Expert consensus and clinical practice guidelines state that adequate protein and vegetable intake is important to prevent OP [38]. Some polyphenol-rich foods including olive oil, fruits, and vegetables, tea and soy, seem to be beneficial for preventing OP and its progression [39]. A meta-analysis [40] evaluated the association of fruit and vegetable consumption and the risk of postmenopausal OP and suggested a significant association between the intake of vegetables and the risk of postmenopausal OP (OR, 0.62; 95% CI, 0.42–0.90). A study reported that a higher protein and dietary vitamin C intake was associated with a higher BMD, reduced risk of hip fracture, and slower rate of bone loss [38]. Nutrients, foods, and dietary patterns play an important role in maintaining bone health, and a balanced diet (including minerals, proteins, fruits and vegetables) is important for bone health and the prevention of fragility fractures [41].
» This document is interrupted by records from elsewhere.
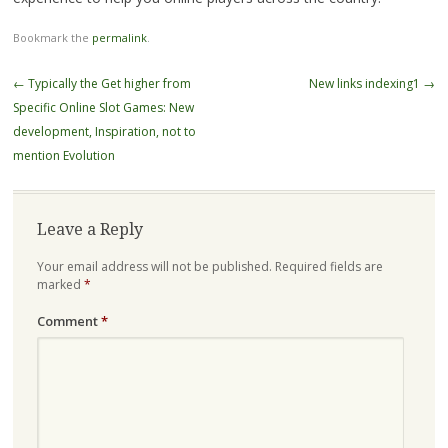
Bookmark the
permalink
.
Post
←
Typically the Get higher from
New links indexing1
→
navigation
Specific Online Slot Games: New
development, Inspiration, not to
mention Evolution
Leave a Reply
Your email address will not be published.
Required fields are
marked
*
Comment
*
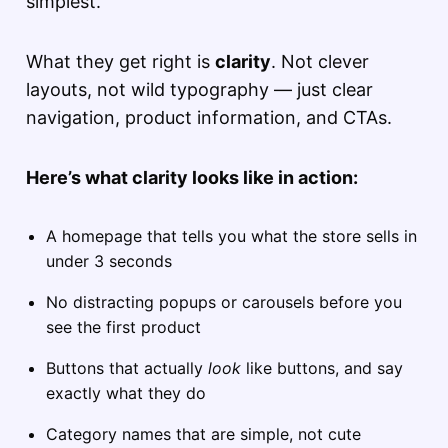
simplest.
What they get right is
clarity
. Not clever
layouts, not wild typography — just clear
navigation, product information, and CTAs.
Here’s what clarity looks like in action:
A homepage that tells you what the store sells in
under 3 seconds
No distracting popups or carousels before you
see the first product
Buttons that actually
look
like buttons, and say
exactly what they do
Category names that are simple, not cute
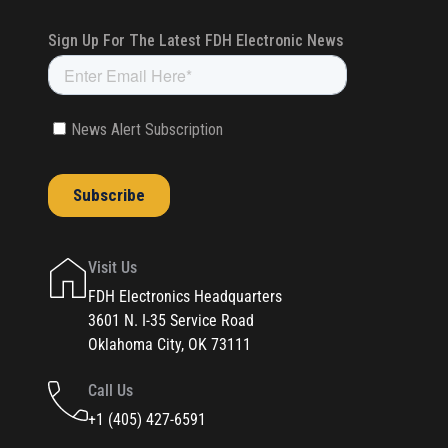
Visit Us
FDH Electronics Headquarters
3601 N. I-35 Service Road
Oklahoma City, OK 73111
Call Us
+1 (405) 427-6591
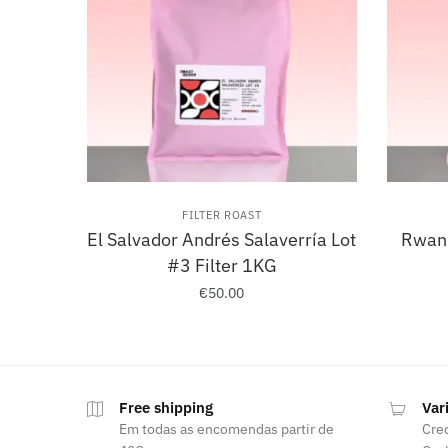
FILTER ROAST
El Salvador Andrés Salaverría Lot
Rwand
#3 Filter 1KG
€
50.00
Free shipping
Var
Em todas as encomendas partir de
Cred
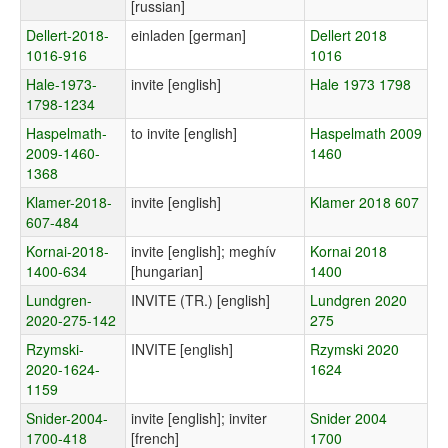
[russian]
Dellert-2018-
einladen [german]
Dellert 2018
1016-916
1016
Hale-1973-
invite [english]
Hale 1973 1798
1798-1234
Haspelmath-
to invite [english]
Haspelmath 2009
2009-1460-
1460
1368
Klamer-2018-
invite [english]
Klamer 2018 607
607-484
Kornai-2018-
invite [english]; meghív
Kornai 2018
1400-634
[hungarian]
1400
Lundgren-
INVITE (TR.) [english]
Lundgren 2020
2020-275-142
275
Rzymski-
INVITE [english]
Rzymski 2020
2020-1624-
1624
1159
Snider-2004-
invite [english]; inviter
Snider 2004
1700-418
[french]
1700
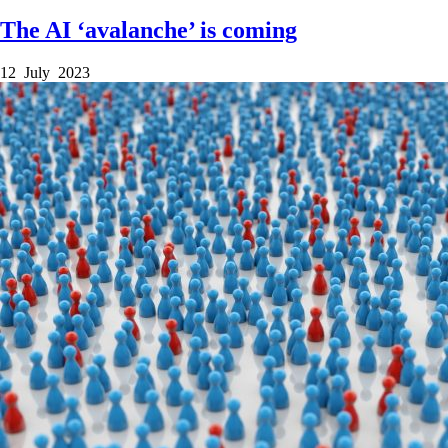
The AI ‘avalanche’ is coming
12 July 2023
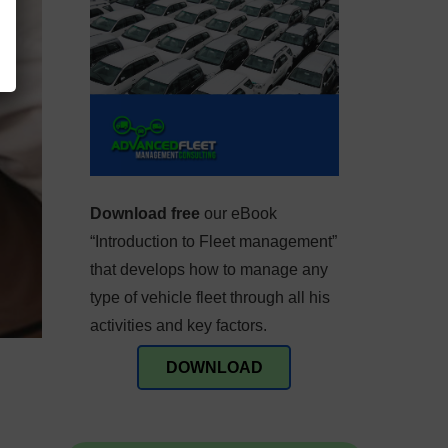
Download free
our eBook
“Introduction to Fleet management”
that develops how to manage any
type of vehicle fleet through all his
activities and key factors.
DOWNLOAD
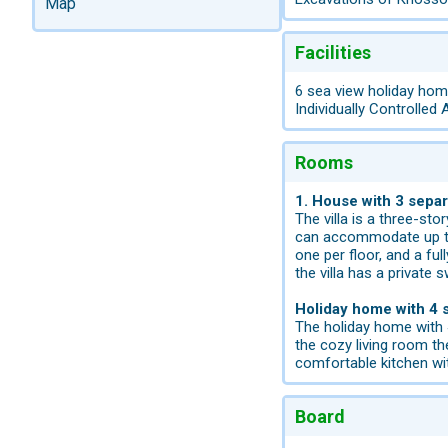
Map
Facilities
6 sea view holiday home
Individually Controlled 
Rooms
1. House with 3 sepa
The villa is a three-st
can accommodate up to 8
one per floor, and a ful
the villa has a private
Holiday home with 4
The holiday home with 4
the cozy living room th
comfortable kitchen wit
Board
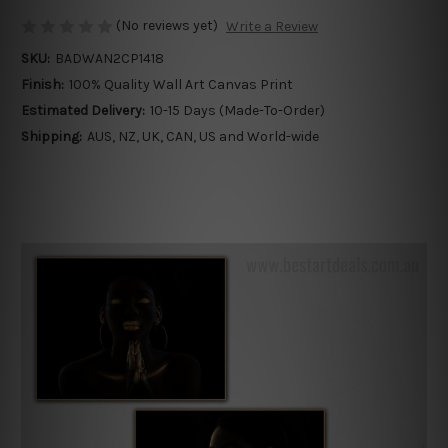
(No reviews yet)
Write a Review
SKU:
BADWAN2CP1418
Finish:
100% Quality Wall Art Canvas Print
Estimated Delivery:
10-15 Days (Made-To-Order)
Shipping:
AUS, NZ, UK, CAN, US and World-wide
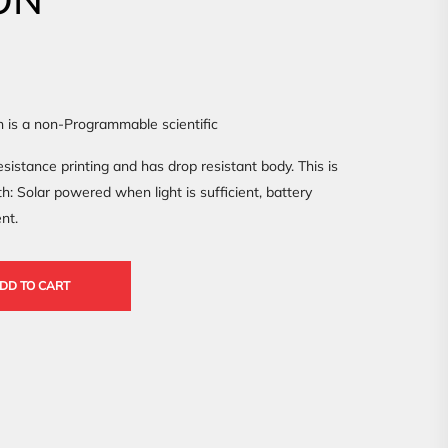
n is a non-Programmable scientific
sistance printing and has drop resistant body. This is
: Solar powered when light is sufficient, battery
nt.
DD TO CART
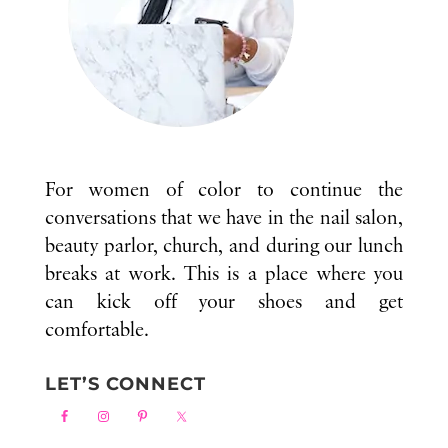
For women of color to continue the
conversations that we have in the nail salon,
beauty parlor, church, and during our lunch
breaks at work. This is a place where you
can kick off your shoes and get
comfortable.
LET’S CONNECT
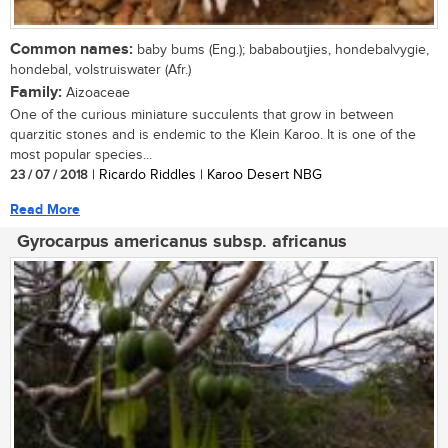
Common names:
baby bums (Eng.); bababoutjies, hondebalvygie,
hondebal, volstruiswater (Afr.)
Family:
Aizoaceae
One of the curious miniature succulents that grow in between
quarzitic stones and is endemic to the Klein Karoo. It is one of the
most popular species...
23 / 07 / 2018
| Ricardo Riddles | Karoo Desert NBG
Read More
Gyrocarpus americanus subsp. africanus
This study detected the correlations between 143 dietary patterns and OP and found seven of them had potential correlations. In other words, this study did not observe correlations between the remaining 136 dietary patterns and OP temporarily. However, previous studies have found correlations between some of the remaining dietary patterns and OP. For example, some studies have suggested a positive link between milk intake and BMD and that the intake of milk can he protective against bone loss [42,43,44,45,46], which were inconsistent with our results. The reason for the inconsistent results may be due to the limited sample size and racial differences. The potential associations between remaining dietary patterns and OP will be explored in our subsequent studies by using different datasets.
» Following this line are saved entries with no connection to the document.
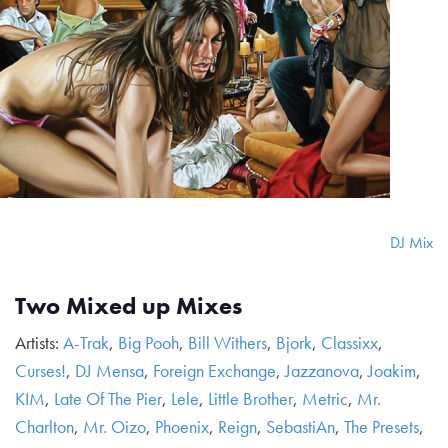
DJ Mix
Two Mixed up Mixes
Artists:
A-Trak
,
Big Pooh
,
Bill Withers
,
Bjork
,
Classixx
,
Curses!
,
DJ Mensa
,
Foreign Exchange
,
Jazzanova
,
Joakim
,
KIM
,
Late Of The Pier
,
Lele
,
Little Brother
,
Metric
,
Mr.
Charlton
,
Mr. Oizo
,
Phoenix
,
Reign
,
SebastiAn
,
The Presets
,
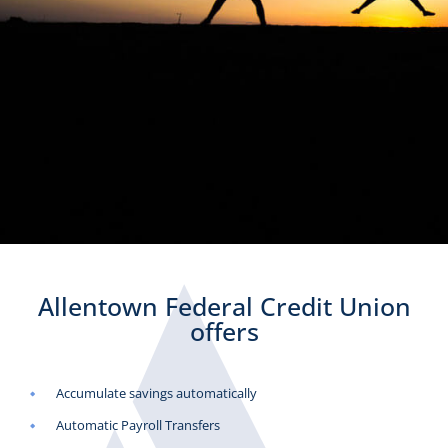
Allentown Federal Credit Union
offers
Accumulate savings automatically
Automatic Payroll Transfers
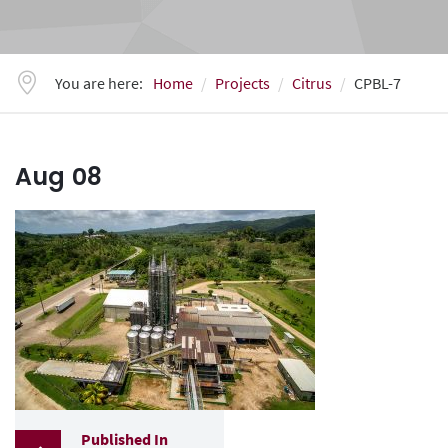
You are here:
Home
Projects
Citrus
CPBL-7
Aug
08
Published In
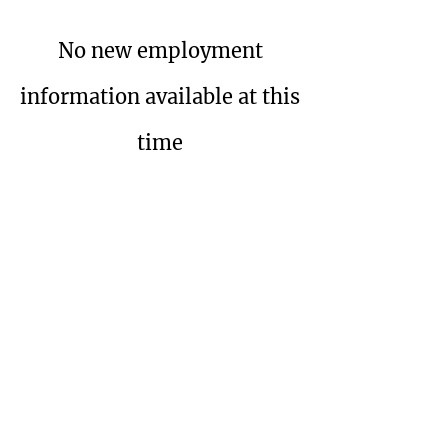
No new employment
information available at this
time
Wolverine Dental
Hygienists'
Society
P.O. Bo
x 32286
Detroit, MI 48232
A 501(c) 3 Tax Exempt Organization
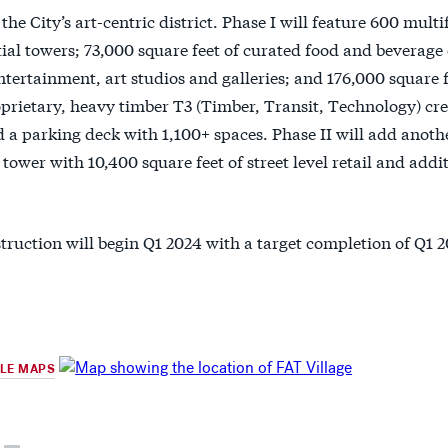
 the City’s art-centric district. Phase I will feature 600 multi
ial towers; 73,000 square feet of curated food and beverage 
tertainment, art studios and galleries; and 176,000 square fe
prietary, heavy timber T3 (Timber, Transit, Technology) crea
 a parking deck with 1,100+ spaces. Phase II will add anoth
tower with 10,400 square feet of street level retail and addi
truction will begin Q1 2024 with a target completion of Q1 2
GLE MAPS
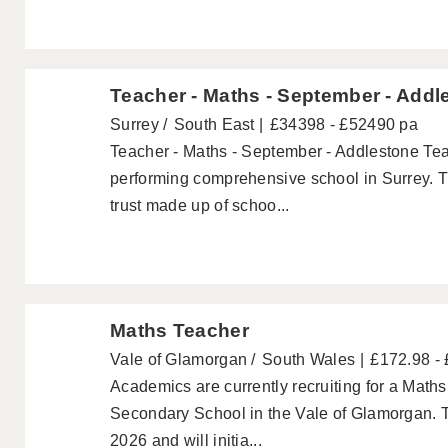
Teacher - Maths - September - Addl
Surrey
South East
£34398 - £52490 pa
Teacher - Maths - September - Addlestone Tea
performing comprehensive school in Surrey. T
trust made up of schoo...
Maths Teacher
Vale of Glamorgan
South Wales
£172.98 -
Academics are currently recruiting for a Maths
Secondary School in the Vale of Glamorgan. Th
2026 and will initia...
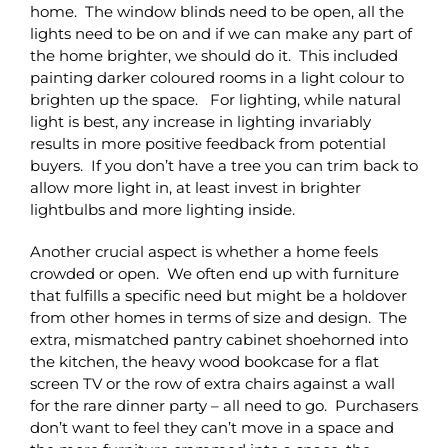
home. The window blinds need to be open, all the
lights need to be on and if we can make any part of
the home brighter, we should do it. This included
painting darker coloured rooms in a light colour to
brighten up the space. For lighting, while natural
light is best, any increase in lighting invariably
results in more positive feedback from potential
buyers. If you don’t have a tree you can trim back to
allow more light in, at least invest in brighter
lightbulbs and more lighting inside.
Another crucial aspect is whether a home feels
crowded or open. We often end up with furniture
that fulfills a specific need but might be a holdover
from other homes in terms of size and design. The
extra, mismatched pantry cabinet shoehorned into
the kitchen, the heavy wood bookcase for a flat
screen TV or the row of extra chairs against a wall
for the rare dinner party – all need to go. Purchasers
don’t want to feel they can’t move in a space and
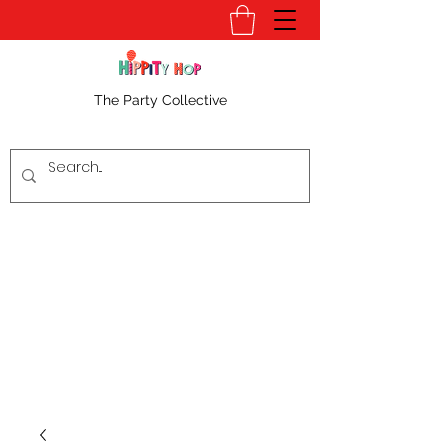
The Party Collective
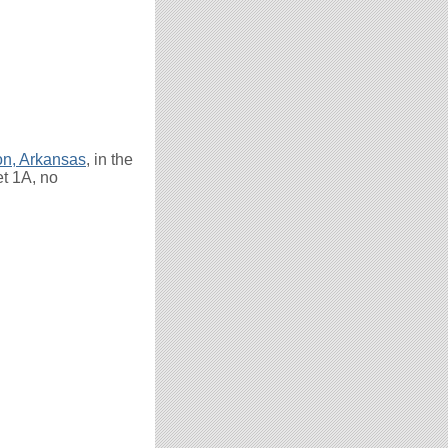
on, Arkansas
, in the
et 1A, no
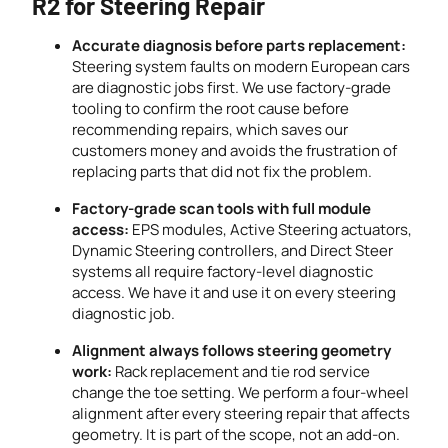
R2 for Steering Repair
Accurate diagnosis before parts replacement:
Steering system faults on modern European cars
are diagnostic jobs first. We use factory-grade
tooling to confirm the root cause before
recommending repairs, which saves our
customers money and avoids the frustration of
replacing parts that did not fix the problem.
Factory-grade scan tools with full module
access:
EPS modules, Active Steering actuators,
Dynamic Steering controllers, and Direct Steer
systems all require factory-level diagnostic
access. We have it and use it on every steering
diagnostic job.
Alignment always follows steering geometry
work:
Rack replacement and tie rod service
change the toe setting. We perform a four-wheel
alignment after every steering repair that affects
geometry. It is part of the scope, not an add-on.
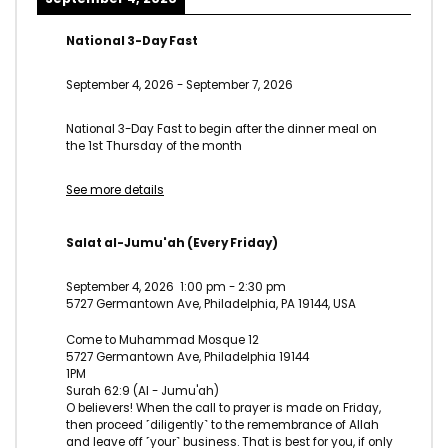
National 3-Day Fast
September 4, 2026
-
September 7, 2026
National 3-Day Fast to begin after the dinner meal on
the 1st Thursday of the month
See more details
Salat al-Jumu'ah (Every Friday)
September 4, 2026
1:00 pm
-
2:30 pm
5727 Germantown Ave, Philadelphia, PA 19144, USA
Come to Muhammad Mosque 12
5727 Germantown Ave, Philadelphia 19144
1PM
Surah 62:9 (Al - Jumu'ah)
O believers! When the call to prayer is made on Friday,
then proceed ˹diligently˺ to the remembrance of Allah
and leave off ˹your˺ business. That is best for you, if only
This study had some limitations. First, the GWAS summary datasets were derived from published studies [9,10]. These two studies did not classify the population by specific factors such as age and sex. Therefore, our studies could not find any age- or sex-associated differences. Second, given the complexity of the pathogenesis of OP, we were unable to determine the specific role of these identified dietary habits in the pathogenesis of OP. The results of LDSC as well as MR only indicate possible genetic correlations and causal associations at the genetic level, and more mechanism-based experiments are needed to further confirm the biological rationality and to clarify the biological mechanism of the identified dietary habits expected to participate in the development of OP.

5. Conclusions

In summary, based on the GWAS summary data of OP and human dietary habits, we identified seven candidate dietary habits that were genetically correlated with OP through LDSC analysis. In addition, we explored the causal relationships between the seven dietary habits and OP by MR analysis and found that PC17 (butter), PC35 (decaffeinated coffee), PC36 (overall processed meat intake), PC39 (spirits measured per month), and servings of raw vegetables per day had a causal relationship with OP. Our study results provide novel clues for understanding the genetic mechanism of OP, focusing on the possible roles of abnormal dietary habits in the pathogenesis of OP.